Article authors and commenters on conservative blogs and news sites often make a lot of true and useful points. "Cap-and-Trade legislation would cost the economy trillions," "The way to lower gas prices is to drill here, drill now," and so forth. But most of them suffer from two basic errors.
One is a fundamental lack in the overwhelming majority of the articles and comments. They tend to focus chiefly on near-term 'practical' consequences, to the exclusion of broader ideas. Many talk about how expensive something will be. Some even go so far as to decry the bureaucracy that always accompanies legislation. (Agencies fill in the details, not legislators.) Few talk about how wrong it is to restrict freedom of action in the first place.
It's demonstrable, for example, that forcing businesses to cap CO2 emissions will result in higher costs for them and higher prices for their customers. Even those in favor of such schemes acknowledge that. Some point out the crazy patchwork quilt of regulations that will result, producing a chilling of business productivity.
But conservatives and those sympathetic to them too often minimize the key word in the first sentence of that paragraph: force. They rarely point out that, whatever the consequences, the result has been achieved by government coercion. They don't cry out that the government has no right to be meddling here when no one's rights have been violated.
The problem with the approach of most conservatives goes still deeper.
In arguing over the likely causes and consequences of climate change, or any of a number of contemporary controversies, they overlook entirely whether anyone should be arguing over what laws to pass at all.
To focus on which side of the debate Congress should favor is to already hand that fetid cesspool the job of trying to clean up an alleged mess. This is simply another form of special interest lobbying that even the conservatives decry when it comes to actual Congressional lobbying.
Congress has no right to interfere in the free trade of rights-respecting businessmen.
Conservatives play into the hands of their opponents when they only try to sway politicians to produce the outcome they desire, against the so-called liberals who desire a different outcome. No one should be asking Congress to determine the outcome — because it doesn't have the right to even talk about the issues until someone's rights are threatened.
The error comes from (in many cases, implicitly) accepting the faux liberals' collectivist view of society — that we're all 'in this together', like some big family that has to vote on where to go on vacation. I'm riding in my own car, thank you very much, and I insist on my right to drive wherever I damn well please, provided I don't roll over your lawn.
Do individuals have the right to free speech? Absolutely. (Until Canadian values take over here, anyway.) Is it appropriate that people should make their views publicly known on issues that affect them? Yes, of course. The 'town hall' providing free and open debate is one of America's finest traditions.

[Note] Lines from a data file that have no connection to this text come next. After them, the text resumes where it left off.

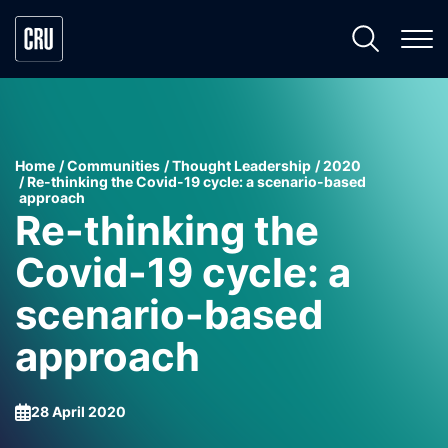
Home
Communities
Thought Leadership
2020
Re-thinking the Covid-19 cycle: a scenario-based
approach
Re-thinking the
Covid-19 cycle: a
scenario-based
approach
28 April 2020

But the attitude that "we should do this," and "they should do that" is all too rarely accompanied by, for example, "Exxon-Mobil has the right to extract oil from shale in Colorado, provided only that they've purchased the mineral rights." That purchase should be from someone who owns the land, which should not be "the people of Colorado," and most definitely not from the U.S. Government. The latter has no legitimate say in the issue, whatsoever.
It's the collective view, made worse by narrowing it to immediate practical consequences, that is at the bottom of much of these problems to begin with. It invariably leads to coercion and the violation of individual rights. Beware accepting your opponents' premises.